Big Science
Mars exploration is a striking example of big science. Big science is characterized by large organizations, multidisciplinary teams, great expense, government management, and, often, political controversy. There are various examples of big science, at NASA and other agencies, but this Mars endeavor especially illuminates “programmatic” or “distributed” big science. Much big science is concentrated in a single huge machine. But distributed big science in this case consists of missions (also called projects) that make up an extended, multidecadal program of exploration. Projects may be closely or loosely coupled. Some of the individual missions are “big” by any standard, in the sense of having billion – dollar costs. Others are moderate by big science standards, costing hundreds of millions. There was a time in the 1990s when Mars missions were pushed hard to be “faster, better, cheaper” (FBC), attributes that usually meant smaller. But Mars missions have subsequently grown, with MSL listed at $2.5 billion.
Moreover, when the individual missions are aggregated in a coherent program, the combination is obviously very large in scale.
While specific numbers are hard to delineate or aggregate precisely over a half century or more, it is virtually certain that NASA has spent more money on Mars than any other single planet over its existence as an agency. In recent years, approximately one-half of the planetary budget has gone to Mars, and the planet has had its own director in NASA Headquarters and at JPL. Whereas the Cassini mission to Saturn was an example of concentrated, multibillion-dollar big science, the missions to Mars are spread out, with projects of varying scales. The Mars missions are distributed in time—taking place over decades. They are also distributed in purpose—orbiters, landers, and rovers. This is not only big science but an example of a large technical system in action. When Phoenix landed on Mars in 2008, an orbiting Mars satellite photographed the event. At the same time, Spirit and Opportunity roved the terrain. Similarly, Mars Reconnaissance Orbiter “watched” as MSL descended to Mars in 2012. The national policy to create a “sustained. . . robotic presence” on Mars was realized.
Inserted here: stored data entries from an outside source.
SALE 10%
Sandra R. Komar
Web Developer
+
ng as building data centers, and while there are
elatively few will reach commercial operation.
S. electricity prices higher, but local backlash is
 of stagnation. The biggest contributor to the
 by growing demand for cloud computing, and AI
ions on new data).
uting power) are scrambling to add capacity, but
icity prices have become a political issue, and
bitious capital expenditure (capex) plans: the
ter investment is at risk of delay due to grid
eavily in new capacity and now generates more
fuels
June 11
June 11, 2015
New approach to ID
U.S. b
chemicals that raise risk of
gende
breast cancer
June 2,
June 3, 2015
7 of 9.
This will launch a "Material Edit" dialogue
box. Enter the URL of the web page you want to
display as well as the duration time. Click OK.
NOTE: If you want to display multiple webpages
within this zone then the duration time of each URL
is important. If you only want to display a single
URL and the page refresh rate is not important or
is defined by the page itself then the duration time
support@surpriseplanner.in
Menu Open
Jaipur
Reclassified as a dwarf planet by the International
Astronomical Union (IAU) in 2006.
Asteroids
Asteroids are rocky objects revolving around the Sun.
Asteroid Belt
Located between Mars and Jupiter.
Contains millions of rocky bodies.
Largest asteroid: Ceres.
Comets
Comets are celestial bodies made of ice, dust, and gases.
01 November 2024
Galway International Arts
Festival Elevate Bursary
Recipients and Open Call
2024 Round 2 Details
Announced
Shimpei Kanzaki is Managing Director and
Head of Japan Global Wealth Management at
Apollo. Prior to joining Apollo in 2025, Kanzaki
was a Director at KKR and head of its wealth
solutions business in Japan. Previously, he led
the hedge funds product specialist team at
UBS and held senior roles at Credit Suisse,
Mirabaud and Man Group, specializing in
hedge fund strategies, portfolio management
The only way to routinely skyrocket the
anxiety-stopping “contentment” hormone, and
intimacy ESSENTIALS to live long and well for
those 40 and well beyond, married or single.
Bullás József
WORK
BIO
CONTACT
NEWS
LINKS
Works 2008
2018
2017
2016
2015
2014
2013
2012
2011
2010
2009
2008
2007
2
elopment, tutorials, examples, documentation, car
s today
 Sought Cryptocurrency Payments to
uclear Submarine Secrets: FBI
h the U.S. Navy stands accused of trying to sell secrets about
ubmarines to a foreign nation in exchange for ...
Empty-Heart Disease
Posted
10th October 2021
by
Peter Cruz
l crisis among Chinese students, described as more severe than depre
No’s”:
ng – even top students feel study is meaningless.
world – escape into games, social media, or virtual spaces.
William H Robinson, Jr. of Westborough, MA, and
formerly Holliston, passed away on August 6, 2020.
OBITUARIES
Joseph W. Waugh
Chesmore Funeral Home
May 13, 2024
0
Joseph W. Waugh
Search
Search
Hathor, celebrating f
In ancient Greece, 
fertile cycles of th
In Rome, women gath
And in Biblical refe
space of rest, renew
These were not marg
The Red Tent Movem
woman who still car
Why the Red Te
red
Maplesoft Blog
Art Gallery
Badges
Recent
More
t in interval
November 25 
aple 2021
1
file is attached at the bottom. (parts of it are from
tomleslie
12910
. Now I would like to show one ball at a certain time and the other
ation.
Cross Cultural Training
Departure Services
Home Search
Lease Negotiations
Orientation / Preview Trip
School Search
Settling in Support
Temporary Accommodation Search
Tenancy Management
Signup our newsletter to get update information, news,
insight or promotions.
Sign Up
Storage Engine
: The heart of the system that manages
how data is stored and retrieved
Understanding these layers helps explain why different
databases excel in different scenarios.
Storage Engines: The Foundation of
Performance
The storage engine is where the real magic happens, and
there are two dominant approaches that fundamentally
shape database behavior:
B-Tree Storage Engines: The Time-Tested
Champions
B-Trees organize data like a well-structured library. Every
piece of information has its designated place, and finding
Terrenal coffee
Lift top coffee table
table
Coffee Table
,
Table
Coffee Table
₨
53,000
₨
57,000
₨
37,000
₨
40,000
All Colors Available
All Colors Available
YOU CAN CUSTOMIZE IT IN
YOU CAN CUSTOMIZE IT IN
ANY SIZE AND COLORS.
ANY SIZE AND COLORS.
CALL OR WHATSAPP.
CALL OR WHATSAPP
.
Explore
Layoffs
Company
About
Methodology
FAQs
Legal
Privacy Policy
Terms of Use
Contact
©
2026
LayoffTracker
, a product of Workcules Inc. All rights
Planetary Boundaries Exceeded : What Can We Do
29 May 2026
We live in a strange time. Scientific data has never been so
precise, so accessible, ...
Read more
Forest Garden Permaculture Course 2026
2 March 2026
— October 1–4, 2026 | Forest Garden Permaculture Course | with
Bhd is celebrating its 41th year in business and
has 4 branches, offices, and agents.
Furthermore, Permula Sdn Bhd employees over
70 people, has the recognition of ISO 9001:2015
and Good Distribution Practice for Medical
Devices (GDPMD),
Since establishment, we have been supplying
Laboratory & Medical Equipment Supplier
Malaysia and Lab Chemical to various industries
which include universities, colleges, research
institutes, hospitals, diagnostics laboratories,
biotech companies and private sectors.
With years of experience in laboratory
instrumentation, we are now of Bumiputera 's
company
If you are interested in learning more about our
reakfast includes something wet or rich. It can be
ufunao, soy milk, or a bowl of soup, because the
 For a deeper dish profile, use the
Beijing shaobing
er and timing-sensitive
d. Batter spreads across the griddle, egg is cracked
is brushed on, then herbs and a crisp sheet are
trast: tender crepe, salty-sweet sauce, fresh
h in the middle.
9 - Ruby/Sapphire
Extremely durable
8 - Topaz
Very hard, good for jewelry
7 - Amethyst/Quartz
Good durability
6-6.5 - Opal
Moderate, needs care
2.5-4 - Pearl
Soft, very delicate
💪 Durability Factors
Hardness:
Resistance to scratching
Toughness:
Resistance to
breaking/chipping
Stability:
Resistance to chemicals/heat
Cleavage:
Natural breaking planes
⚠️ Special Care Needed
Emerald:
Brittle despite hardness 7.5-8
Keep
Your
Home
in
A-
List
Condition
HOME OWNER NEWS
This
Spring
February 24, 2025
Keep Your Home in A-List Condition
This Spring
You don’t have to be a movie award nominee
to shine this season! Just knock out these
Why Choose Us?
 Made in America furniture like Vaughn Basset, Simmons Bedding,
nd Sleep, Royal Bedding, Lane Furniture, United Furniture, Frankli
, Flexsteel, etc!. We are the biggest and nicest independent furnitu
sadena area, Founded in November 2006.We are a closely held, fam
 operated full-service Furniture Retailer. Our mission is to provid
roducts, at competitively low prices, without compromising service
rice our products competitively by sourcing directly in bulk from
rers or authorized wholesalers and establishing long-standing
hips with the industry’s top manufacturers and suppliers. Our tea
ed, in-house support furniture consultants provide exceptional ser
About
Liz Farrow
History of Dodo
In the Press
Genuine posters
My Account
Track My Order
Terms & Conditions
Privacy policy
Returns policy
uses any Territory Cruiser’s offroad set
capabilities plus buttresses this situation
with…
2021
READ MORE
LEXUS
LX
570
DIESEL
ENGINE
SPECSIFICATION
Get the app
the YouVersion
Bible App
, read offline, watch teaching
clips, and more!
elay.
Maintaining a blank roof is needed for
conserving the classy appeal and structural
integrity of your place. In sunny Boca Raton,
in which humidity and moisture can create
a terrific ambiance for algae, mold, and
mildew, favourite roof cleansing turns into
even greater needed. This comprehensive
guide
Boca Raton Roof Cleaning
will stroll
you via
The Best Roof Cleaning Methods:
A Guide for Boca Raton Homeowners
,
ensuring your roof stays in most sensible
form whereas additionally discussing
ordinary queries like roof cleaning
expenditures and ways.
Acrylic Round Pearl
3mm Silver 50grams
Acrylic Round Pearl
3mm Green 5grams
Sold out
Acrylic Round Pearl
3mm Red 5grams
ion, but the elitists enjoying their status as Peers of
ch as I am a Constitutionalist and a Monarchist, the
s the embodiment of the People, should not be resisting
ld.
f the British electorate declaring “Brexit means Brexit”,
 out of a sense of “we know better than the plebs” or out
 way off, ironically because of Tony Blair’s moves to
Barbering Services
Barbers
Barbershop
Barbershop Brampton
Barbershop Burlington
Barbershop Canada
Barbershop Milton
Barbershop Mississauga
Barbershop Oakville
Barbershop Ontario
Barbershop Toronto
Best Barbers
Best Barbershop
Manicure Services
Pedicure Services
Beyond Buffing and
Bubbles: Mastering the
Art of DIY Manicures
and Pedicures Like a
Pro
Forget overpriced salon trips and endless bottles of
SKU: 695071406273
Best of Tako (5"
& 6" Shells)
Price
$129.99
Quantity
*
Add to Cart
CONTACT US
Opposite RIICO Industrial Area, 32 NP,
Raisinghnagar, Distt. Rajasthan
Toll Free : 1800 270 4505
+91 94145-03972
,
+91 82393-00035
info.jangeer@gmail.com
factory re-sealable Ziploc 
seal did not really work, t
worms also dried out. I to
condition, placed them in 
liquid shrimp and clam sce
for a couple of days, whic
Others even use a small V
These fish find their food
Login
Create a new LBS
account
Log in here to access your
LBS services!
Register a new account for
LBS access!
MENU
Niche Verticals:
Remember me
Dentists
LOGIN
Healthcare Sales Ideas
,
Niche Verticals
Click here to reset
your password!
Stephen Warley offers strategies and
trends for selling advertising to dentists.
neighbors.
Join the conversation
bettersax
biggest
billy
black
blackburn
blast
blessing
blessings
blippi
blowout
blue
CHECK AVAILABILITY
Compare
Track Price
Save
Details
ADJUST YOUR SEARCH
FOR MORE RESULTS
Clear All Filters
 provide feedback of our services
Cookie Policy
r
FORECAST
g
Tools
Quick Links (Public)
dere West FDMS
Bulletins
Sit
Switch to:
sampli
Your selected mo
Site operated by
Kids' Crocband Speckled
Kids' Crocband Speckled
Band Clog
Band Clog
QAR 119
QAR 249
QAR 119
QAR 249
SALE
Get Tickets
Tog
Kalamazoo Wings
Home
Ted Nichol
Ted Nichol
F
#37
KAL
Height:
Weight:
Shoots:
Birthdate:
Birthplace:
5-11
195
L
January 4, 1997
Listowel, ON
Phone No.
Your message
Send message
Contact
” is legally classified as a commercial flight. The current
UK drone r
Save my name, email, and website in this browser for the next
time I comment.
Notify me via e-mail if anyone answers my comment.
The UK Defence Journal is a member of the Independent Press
Big science is important to better comprehend because it represents a high priority within an agency and within a national budget. Big science projects can be high-visibility “flagships” for an agency and often for a country. In execution, big science projects link government, university, and industry into large and diverse teams, increasingly with international partners. Big science entails extremely challenging management and political issues. It absorbs much of the agency’s money and prevents smaller efforts from being undertaken. The political dilemmas—who gets what, when, and how—can be the most difficult of all to resolve in making a long-term big science program succeed.